On the Medes’s last day in Manihiki, several people, of course, had been late to arrive back on-deck. One by one they returned, & one by one were punished. Nothing too severe—this was typical minor transgression.
& ap Soorap?
Sham ap Soorap?
Where was Sham ap Soorap?
He didn’t answer any calls. He did not return.
The captain herself even asked where he was. Preparations continued. The captain herself paced & asked again if there was word of the doctor’s assistant.
Until at last the harbourmasters arrived, bearing a letter to Fremlo, which the doctor read, swore at & read to the captain, leaving the door open a crack. The doctor was too experienced for that to be an accident. It was the technique known as trainboard telegraph. Minutes later the whole crew knew the message’s contents.
To Dr. Fremlo & Captain Naphi & the officers & all my friends on the train Medes. I am sorry to be not there but I cannot do this job any more I have a new crew they are salvors with T Sirocco. They will teach me to be a salvor I was never a person who wanted to be a molehunter nor a doctor so I will go with them. Please tell my family thank you & sorry. I am sorry for this but I have always wanted to be someone who finds salvage & this is my chance good luck & thank you.

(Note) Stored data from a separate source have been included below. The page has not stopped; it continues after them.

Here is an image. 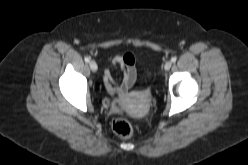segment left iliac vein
<instances>
[{"label":"left iliac vein","instance_id":"1","mask_svg":"<svg viewBox=\"0 0 248 165\" xmlns=\"http://www.w3.org/2000/svg\"><path fill=\"white\" fill-rule=\"evenodd\" d=\"M171 66H172V63L170 61H167L164 65V69L167 71L171 68Z\"/></svg>","mask_w":248,"mask_h":165}]
</instances>
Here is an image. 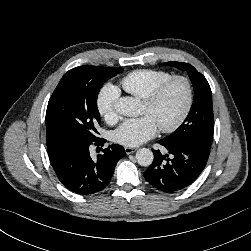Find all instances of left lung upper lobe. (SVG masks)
I'll use <instances>...</instances> for the list:
<instances>
[{
	"label": "left lung upper lobe",
	"instance_id": "obj_1",
	"mask_svg": "<svg viewBox=\"0 0 251 251\" xmlns=\"http://www.w3.org/2000/svg\"><path fill=\"white\" fill-rule=\"evenodd\" d=\"M181 70H188L194 88V100L183 124L172 134L161 139L166 144L194 140L211 147L214 132L212 93L206 78L192 65L176 61L163 63Z\"/></svg>",
	"mask_w": 251,
	"mask_h": 251
}]
</instances>
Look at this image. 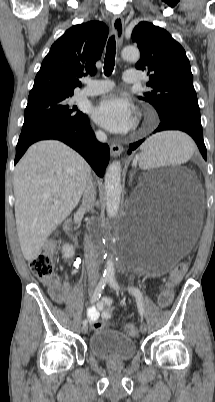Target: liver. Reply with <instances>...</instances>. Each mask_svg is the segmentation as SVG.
Instances as JSON below:
<instances>
[{"mask_svg": "<svg viewBox=\"0 0 215 402\" xmlns=\"http://www.w3.org/2000/svg\"><path fill=\"white\" fill-rule=\"evenodd\" d=\"M90 178L89 164L62 142L45 140L28 148L13 179L17 234L27 261L71 214Z\"/></svg>", "mask_w": 215, "mask_h": 402, "instance_id": "liver-1", "label": "liver"}]
</instances>
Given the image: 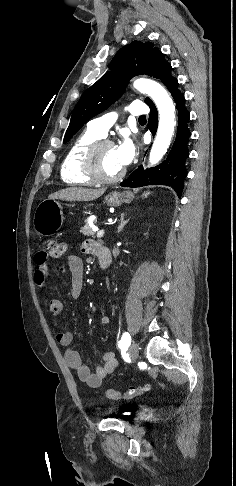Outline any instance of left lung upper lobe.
I'll use <instances>...</instances> for the list:
<instances>
[{"instance_id": "5c2ea615", "label": "left lung upper lobe", "mask_w": 236, "mask_h": 486, "mask_svg": "<svg viewBox=\"0 0 236 486\" xmlns=\"http://www.w3.org/2000/svg\"><path fill=\"white\" fill-rule=\"evenodd\" d=\"M107 71L96 83L81 96L74 108L70 125L63 143L70 138L92 117L106 110L124 92L128 81L137 75H149L165 84L171 76V65L163 53L151 42L133 41L124 46L114 56ZM151 100L145 99L149 104Z\"/></svg>"}]
</instances>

Yr obedient servant Sham ap Soorap.
THEY RACED INTO WINDS that whipped with less & less mercy. The heads, the bodies, of animals that broke subterranean cover grew larger as the Medes came to wilder, colder lands. Older hands marked the change in wheelcalls & clatternames as the iron cooled.
On the fourth day they rolled in the shadow of an old pumping rig crowning above a copse, still extracting oil though near its life’s end. A labour of moldywarpes, grey beasts of moderate size & quality, surfaced near them, playing & puffing dust. Three were swiftly skewered, roped, dragged to the butchery wagons, reduced to components.